§ **TASK REQUIREMENTS**
Quote all of the data exactly as given. Skip every picture it contains.

§ **INFORMATION**
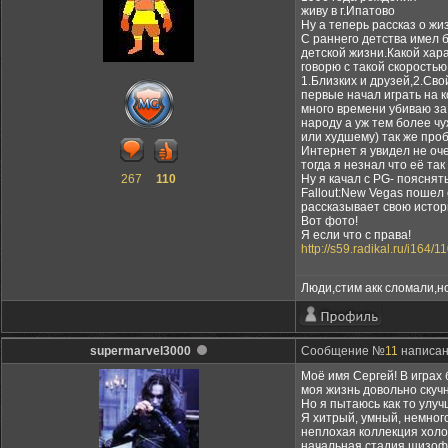
живу в г.Ипатово
Ну а теперь рассказ о жи
С раннего детства имел 
детской жизни.Какой хара
говорю с такой скоростью
1.Близких и друзей,2.Свой
первые начал играть на ко
много времени убиваю за
народу а уж тем более чу
или худшему) так же про
Интернет я увидел не оче
тогда я незнал что её та
267
110
Ну я качал с PG- пояснят
Fallout:New Vegas пошел
рассказывает свою истор
Вот фото!
Я если что с права!
http://s59.radikal.ru/i164
Люди,стим акк сломали,но
supermarvel3000
Сообщение №
11
написано
Моё имя Сергей! В играх 
моя жизнь довольно скучн
Но я пытаюсь как то улуч
Я хитрый, умный, немного
неплохая коллекция холод
начальная стадия шизофре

§ **ANSWER FOR THE TASK**
живу в г.Ипатово
Ну а теперь рассказ о жи
С раннего детства имел 
детской жизни.Какой хара
говорю с такой скоростью
1.Близких и друзей,2.Свой
первые начал играть на ко
много времени убиваю за
народу а уж тем более чу
или худшему) так же про
Интернет я увидел не оче
тогда я незнал что её та
267
110
Ну я качал с PG- пояснят
Fallout:New Vegas пошел
рассказывает свою истор
Вот фото!
Я если что с права!
http://s59.radikal.ru/i164
Люди,стим акк сломали,но
supermarvel3000
Сообщение №
11
написано
Моё имя Сергей! В играх 
моя жизнь довольно скучн
Но я пытаюсь как то улуч
Я хитрый, умный, немного
неплохая коллекция холод
начальная стадия шизофре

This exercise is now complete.